The task — Exclude any images and output the remaining records exactly.

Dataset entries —
-------------------------
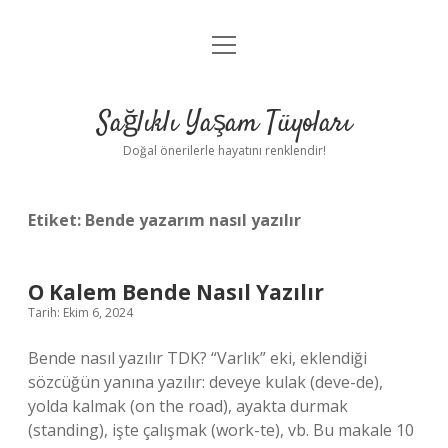
menüyü
Anasayfa
aç
Gizlilik Politikası
Sağlıklı Yaşam Tüyoları
Yasal Uyarı
Doğal önerilerle hayatını renklendir!
Hakkımızda
Etiket:
Bende yazarım nasıl yazılır
O Kalem Bende Nasıl Yazılır
Tarih: Ekim 6, 2024
Bende nasıl yazılır TDK? “Varlık” eki, eklendiği
sözcüğün yanına yazılır: deveye kulak (deve-de),
yolda kalmak (on the road), ayakta durmak
(standing), işte çalışmak (work-te), vb. Bu makale 10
-------------------------
Exercise output —
menüyü
Anasayfa
aç
Gizlilik Politikası
Sağlıklı Yaşam Tüyoları
Yasal Uyarı
Doğal önerilerle hayatını renklendir!
Hakkımızda
Etiket:
Bende yazarım nasıl yazılır
O Kalem Bende Nasıl Yazılır
Tarih: Ekim 6, 2024
Bende nasıl yazılır TDK? “Varlık” eki, eklendiği
sözcüğün yanına yazılır: deveye kulak (deve-de),
yolda kalmak (on the road), ayakta durmak
(standing), işte çalışmak (work-te), vb. Bu makale 10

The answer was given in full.